'My dad has made a vocation of telling baseball stories'
I was never much of an athlete but I was raised on baseball stories: folklore and ghost tales, legends of the greats and statistics about the stars. Family car rides were an opportunity for me to master the investigative question: "Hey Dad, how many innings was the longest night game and what time did it end?" "What's the most number of pitches thrown in one game?"
My dad, Chris Welsh, a former MLB pitcher himself, has made a vocation of telling baseball stories. As the color announcer for the Cincinnati Reds, he illustrates the play-by-play broadcaster's narration with history and anecdotes.
"You know, No. 45 was an English major."
"The star shortstop actually got cut from his high school baseball team."
"Last time the hitter faced this pitcher was six years ago, and the game got rained out."
Dan Welsh, my grandfather, also loved baseball. A chemical engineer by trade, he approached baseball with an analytical point of view, and he taught his four kids -- my dad and his sisters -- how to keep score.
Growing up, they would keep score at Reds games in Cincinnati and even at home, listening to the radio. For my aunts, keeping score was a way for them to connect with their father over the game he loved. For my dad, it was a spelling primer to his baseball career, the early alphabet of a lifelong language.
Like statistics, scorecards tell a story. When he coached my dad's middle school baseball teams, Grandpa Dan kept a book to keep score and tabulate the totals at the end of the game.

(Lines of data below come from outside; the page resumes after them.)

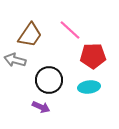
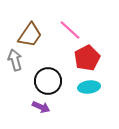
red pentagon: moved 6 px left, 2 px down; rotated 25 degrees counterclockwise
gray arrow: rotated 60 degrees clockwise
black circle: moved 1 px left, 1 px down
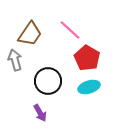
brown trapezoid: moved 1 px up
red pentagon: rotated 15 degrees counterclockwise
cyan ellipse: rotated 10 degrees counterclockwise
purple arrow: moved 1 px left, 6 px down; rotated 36 degrees clockwise
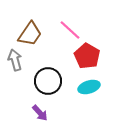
red pentagon: moved 2 px up
purple arrow: rotated 12 degrees counterclockwise
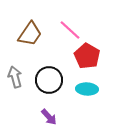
gray arrow: moved 17 px down
black circle: moved 1 px right, 1 px up
cyan ellipse: moved 2 px left, 2 px down; rotated 20 degrees clockwise
purple arrow: moved 9 px right, 4 px down
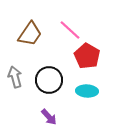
cyan ellipse: moved 2 px down
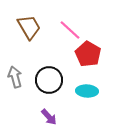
brown trapezoid: moved 1 px left, 7 px up; rotated 64 degrees counterclockwise
red pentagon: moved 1 px right, 2 px up
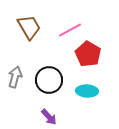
pink line: rotated 70 degrees counterclockwise
gray arrow: rotated 30 degrees clockwise
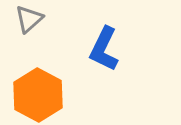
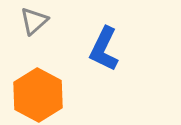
gray triangle: moved 5 px right, 2 px down
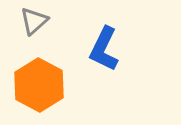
orange hexagon: moved 1 px right, 10 px up
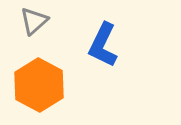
blue L-shape: moved 1 px left, 4 px up
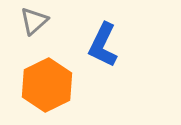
orange hexagon: moved 8 px right; rotated 6 degrees clockwise
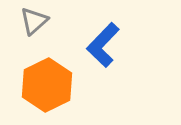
blue L-shape: rotated 18 degrees clockwise
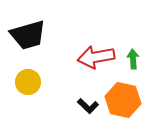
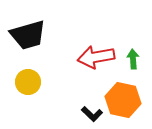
black L-shape: moved 4 px right, 8 px down
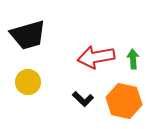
orange hexagon: moved 1 px right, 1 px down
black L-shape: moved 9 px left, 15 px up
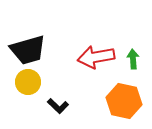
black trapezoid: moved 15 px down
black L-shape: moved 25 px left, 7 px down
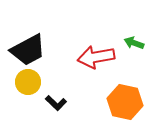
black trapezoid: rotated 12 degrees counterclockwise
green arrow: moved 1 px right, 16 px up; rotated 66 degrees counterclockwise
orange hexagon: moved 1 px right, 1 px down
black L-shape: moved 2 px left, 3 px up
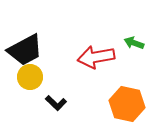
black trapezoid: moved 3 px left
yellow circle: moved 2 px right, 5 px up
orange hexagon: moved 2 px right, 2 px down
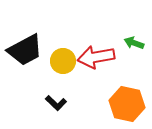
yellow circle: moved 33 px right, 16 px up
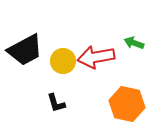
black L-shape: rotated 30 degrees clockwise
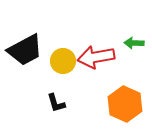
green arrow: rotated 18 degrees counterclockwise
orange hexagon: moved 2 px left; rotated 12 degrees clockwise
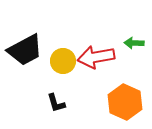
orange hexagon: moved 2 px up
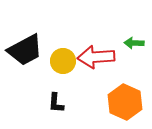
red arrow: rotated 6 degrees clockwise
black L-shape: rotated 20 degrees clockwise
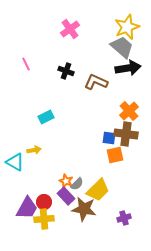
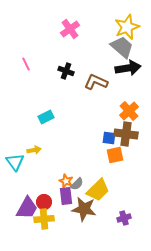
cyan triangle: rotated 24 degrees clockwise
purple rectangle: rotated 36 degrees clockwise
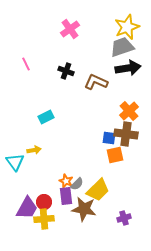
gray trapezoid: rotated 60 degrees counterclockwise
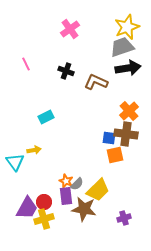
yellow cross: rotated 12 degrees counterclockwise
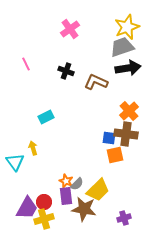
yellow arrow: moved 1 px left, 2 px up; rotated 96 degrees counterclockwise
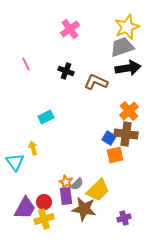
blue square: rotated 24 degrees clockwise
orange star: moved 1 px down
purple trapezoid: moved 2 px left
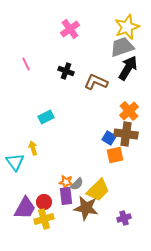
black arrow: rotated 50 degrees counterclockwise
orange star: rotated 16 degrees counterclockwise
brown star: moved 2 px right, 1 px up
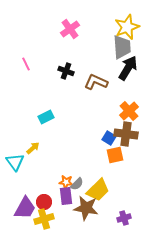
gray trapezoid: rotated 105 degrees clockwise
yellow arrow: rotated 64 degrees clockwise
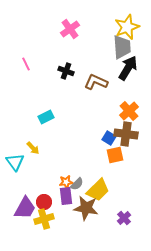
yellow arrow: rotated 88 degrees clockwise
orange star: rotated 16 degrees counterclockwise
purple cross: rotated 24 degrees counterclockwise
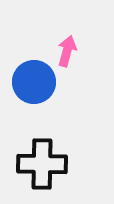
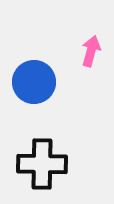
pink arrow: moved 24 px right
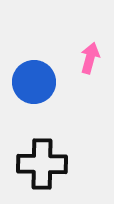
pink arrow: moved 1 px left, 7 px down
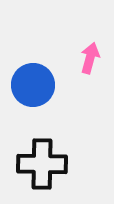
blue circle: moved 1 px left, 3 px down
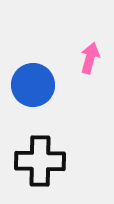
black cross: moved 2 px left, 3 px up
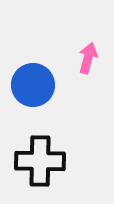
pink arrow: moved 2 px left
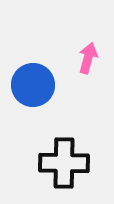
black cross: moved 24 px right, 2 px down
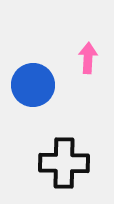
pink arrow: rotated 12 degrees counterclockwise
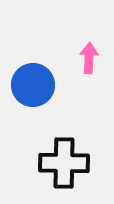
pink arrow: moved 1 px right
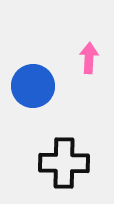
blue circle: moved 1 px down
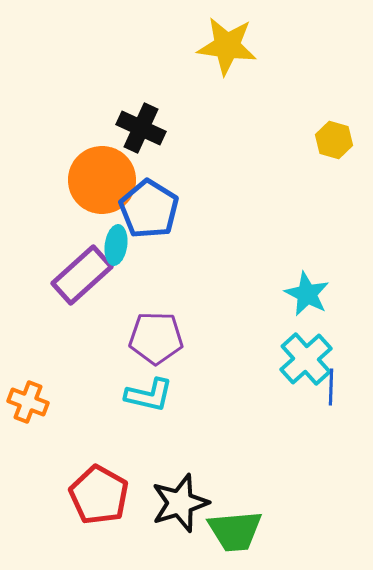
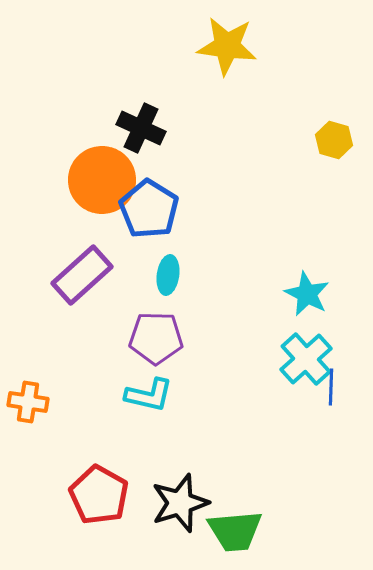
cyan ellipse: moved 52 px right, 30 px down
orange cross: rotated 12 degrees counterclockwise
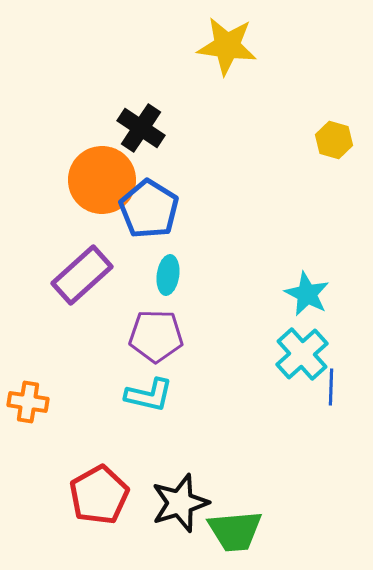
black cross: rotated 9 degrees clockwise
purple pentagon: moved 2 px up
cyan cross: moved 4 px left, 5 px up
red pentagon: rotated 14 degrees clockwise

For each game, he would add prose, scribbling a short summary: "Frank had a great game today; he had three hits and two RBIs. Chris chipped in with an RBI and Charles had a double."
My dad still has Grandpa Dan's old scorebook. Reading the brief entries, memories of the game come alive, illustrating the otherwise bland facts of runs, hits and errors.
One summer at a Brooklyn Dodgers game, young Grandpa Dan sat in the stands winding his watch, his eyes on the infield. Don Newcombe, the pitcher, suddenly turned and made a wild pick-off throw, and a runner scored. Grandpa Dan was so astounded that he overwound his watch in agitation and it broke.
He kept the broken watch in a drawer and looked at it every once in a while, taking it out to remember that moment.
I asked my dad what he thinks he might have learned from the story as a kid.
"What I took away from it, other than the baseball element, was how that little watch sitting in his drawer would take him back to an important memory of his younger years, and how things can make you remember moments."
To me, the lessons were threefold: Don't let baseball wind you up too tight. Be careful throwing to the bases. And finally, anything can hold a story.
The stories that my dad told me as a kid -- on car trips, on nights when I couldn't sleep, at baseball games -- transported me and gave me a sense of my past and future. His imaginative answers to my most trivial questions taught me how creativity can offer connection, just as his father's stories had done for him.
In 2006, Grandpa Dan died of Alzheimer's disease. He was an avid letter writer, handwriting pages to my father weekly. The letters would cover a variety of subjects, but always came back to baseball. When my dad would visit his father toward the end of his life, he brought the stories from these letters.
Sometimes, my grandfather's eyes would gleam in recognition. Stories are a mystery, contained unseen within us. Grandpa Dan gave my dad stories. When it came time, my dad gave them back.
Carrie Ann Welsh is a writer based in Wisconsin.